EXERCISE DATA
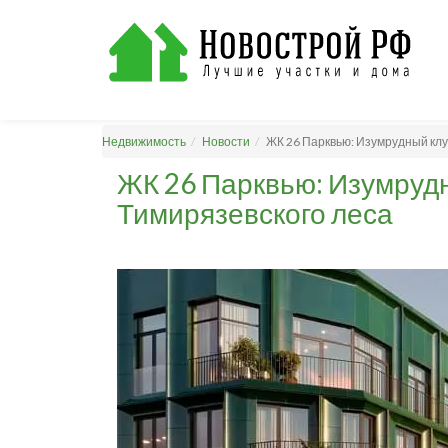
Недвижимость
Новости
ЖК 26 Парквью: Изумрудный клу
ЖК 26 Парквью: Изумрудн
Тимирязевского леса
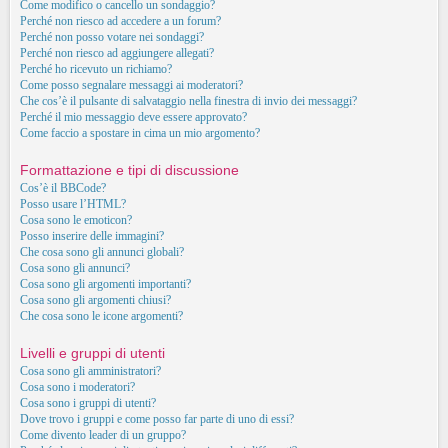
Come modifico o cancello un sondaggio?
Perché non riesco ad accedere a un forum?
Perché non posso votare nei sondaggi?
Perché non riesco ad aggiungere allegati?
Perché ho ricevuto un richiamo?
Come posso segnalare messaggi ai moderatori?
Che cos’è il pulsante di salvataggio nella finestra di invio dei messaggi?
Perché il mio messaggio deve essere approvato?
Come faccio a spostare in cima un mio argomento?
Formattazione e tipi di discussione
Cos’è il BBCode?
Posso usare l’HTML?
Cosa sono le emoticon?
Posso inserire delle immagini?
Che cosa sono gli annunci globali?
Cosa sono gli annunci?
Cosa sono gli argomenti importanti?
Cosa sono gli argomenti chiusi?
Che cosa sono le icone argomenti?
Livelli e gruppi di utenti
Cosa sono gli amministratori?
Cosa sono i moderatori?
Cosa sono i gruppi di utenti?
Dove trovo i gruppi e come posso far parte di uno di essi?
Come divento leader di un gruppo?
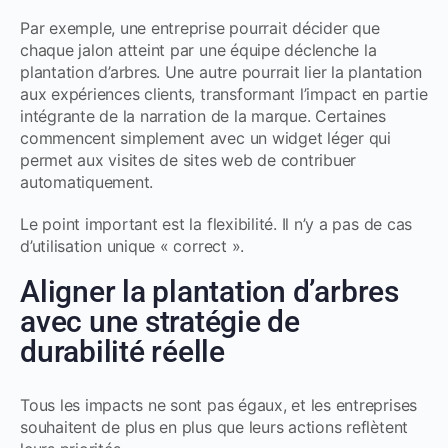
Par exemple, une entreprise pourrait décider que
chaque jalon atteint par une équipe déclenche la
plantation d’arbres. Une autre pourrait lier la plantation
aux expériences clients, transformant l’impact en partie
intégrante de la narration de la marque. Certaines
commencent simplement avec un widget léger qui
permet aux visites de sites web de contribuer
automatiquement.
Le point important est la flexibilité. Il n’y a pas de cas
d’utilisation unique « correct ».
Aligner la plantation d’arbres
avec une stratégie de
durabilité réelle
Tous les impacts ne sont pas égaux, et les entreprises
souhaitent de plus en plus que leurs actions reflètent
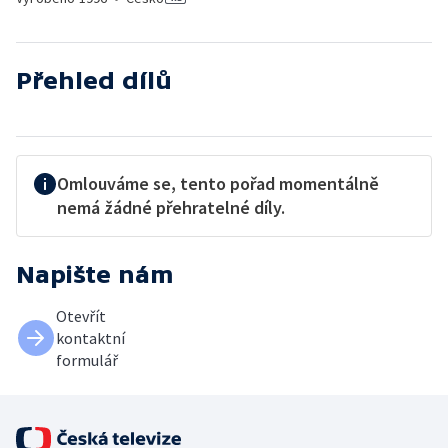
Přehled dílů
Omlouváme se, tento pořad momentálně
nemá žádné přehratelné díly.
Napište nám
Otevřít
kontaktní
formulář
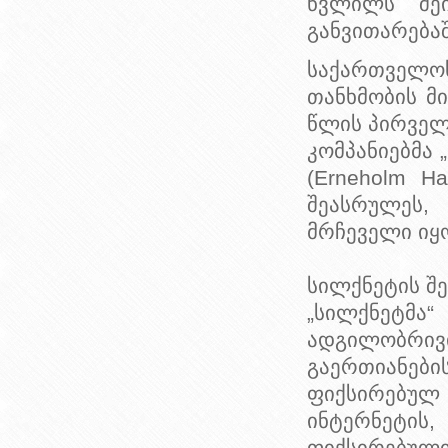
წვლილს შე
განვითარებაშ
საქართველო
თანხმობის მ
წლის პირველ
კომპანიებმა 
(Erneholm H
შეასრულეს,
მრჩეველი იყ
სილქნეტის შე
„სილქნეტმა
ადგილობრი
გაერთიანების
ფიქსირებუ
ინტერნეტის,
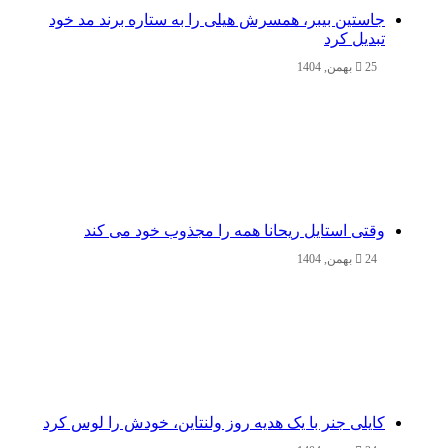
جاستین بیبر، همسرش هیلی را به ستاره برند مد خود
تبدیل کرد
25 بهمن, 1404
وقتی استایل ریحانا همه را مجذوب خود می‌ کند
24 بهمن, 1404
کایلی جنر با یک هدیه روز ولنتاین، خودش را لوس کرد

...

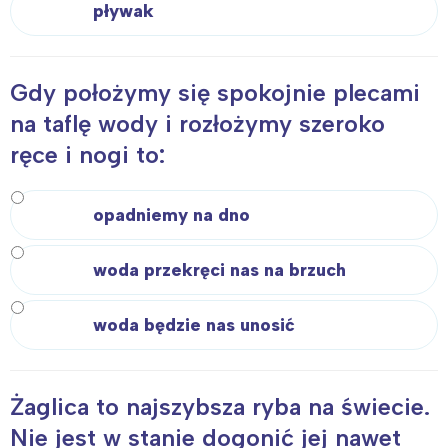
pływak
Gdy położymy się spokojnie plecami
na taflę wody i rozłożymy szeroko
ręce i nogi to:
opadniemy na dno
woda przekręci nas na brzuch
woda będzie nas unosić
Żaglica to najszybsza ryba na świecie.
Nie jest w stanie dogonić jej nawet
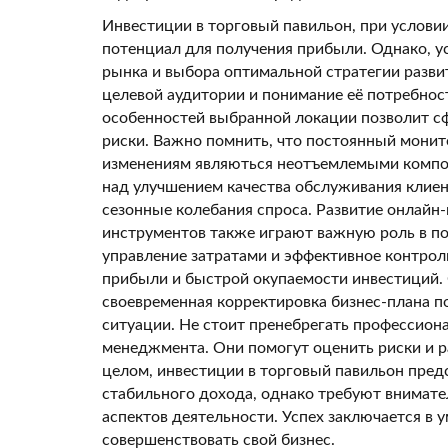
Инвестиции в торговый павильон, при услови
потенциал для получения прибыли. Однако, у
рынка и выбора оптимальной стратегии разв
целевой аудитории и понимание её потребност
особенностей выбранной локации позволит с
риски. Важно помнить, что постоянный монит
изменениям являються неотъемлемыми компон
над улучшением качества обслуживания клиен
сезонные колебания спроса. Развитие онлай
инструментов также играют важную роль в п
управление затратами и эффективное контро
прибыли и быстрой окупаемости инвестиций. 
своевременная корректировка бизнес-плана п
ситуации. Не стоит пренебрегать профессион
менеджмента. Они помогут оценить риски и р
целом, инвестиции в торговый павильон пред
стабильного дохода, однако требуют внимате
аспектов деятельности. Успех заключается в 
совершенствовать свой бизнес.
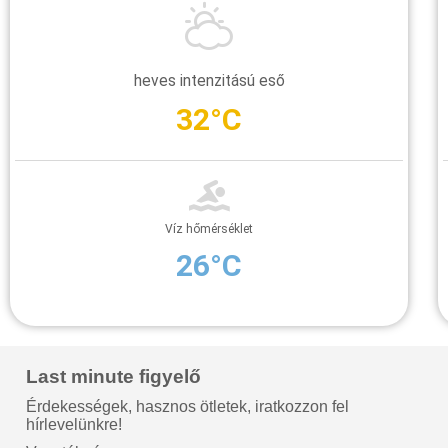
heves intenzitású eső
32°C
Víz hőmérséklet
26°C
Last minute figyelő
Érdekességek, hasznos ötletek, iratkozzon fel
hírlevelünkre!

YOUR OBJECTIVE
An exact copy is needed of the stretch above that opens with the line containing "Come modifico o cancello un sondaggio?" and closes with the line containing "جاستین بیبر، همسرش"; the pictures are not part of it.

SOLVED EXERCISE
Come modifico o cancello un sondaggio?
Perché non riesco ad accedere a un forum?
Perché non posso votare nei sondaggi?
Perché non riesco ad aggiungere allegati?
Perché ho ricevuto un richiamo?
Come posso segnalare messaggi ai moderatori?
Che cos’è il pulsante di salvataggio nella finestra di invio dei messaggi?
Perché il mio messaggio deve essere approvato?
Come faccio a spostare in cima un mio argomento?
Formattazione e tipi di discussione
Cos’è il BBCode?
Posso usare l’HTML?
Cosa sono le emoticon?
Posso inserire delle immagini?
Che cosa sono gli annunci globali?
Cosa sono gli annunci?
Cosa sono gli argomenti importanti?
Cosa sono gli argomenti chiusi?
Che cosa sono le icone argomenti?
Livelli e gruppi di utenti
Cosa sono gli amministratori?
Cosa sono i moderatori?
Cosa sono i gruppi di utenti?
Dove trovo i gruppi e come posso far parte di uno di essi?
Come divento leader di un gruppo?
Par exemple, une entreprise pourrait décider que
chaque jalon atteint par une équipe déclenche la
plantation d’arbres. Une autre pourrait lier la plantation
aux expériences clients, transformant l’impact en partie
intégrante de la narration de la marque. Certaines
commencent simplement avec un widget léger qui
permet aux visites de sites web de contribuer
automatiquement.
Le point important est la flexibilité. Il n’y a pas de cas
d’utilisation unique « correct ».
Aligner la plantation d’arbres
avec une stratégie de
durabilité réelle
Tous les impacts ne sont pas égaux, et les entreprises
souhaitent de plus en plus que leurs actions reflètent
Přehled dílů
Omlouváme se, tento pořad momentálně
nemá žádné přehratelné díly.
Napište nám
Otevřít
kontaktní
formulář
წვლილს შე
განვითარებაშ
საქართველო
თანხმობის მ
წლის პირველ
კომპანიებმა 
(Erneholm H
შეასრულეს,
მრჩეველი იყ
სილქნეტის შე
„სილქნეტმა
ადგილობრი
გაერთიანების
ფიქსირებუ
ინტერნეტის,
جاستین بیبر، همسرش هیلی را به ستاره برند مد خود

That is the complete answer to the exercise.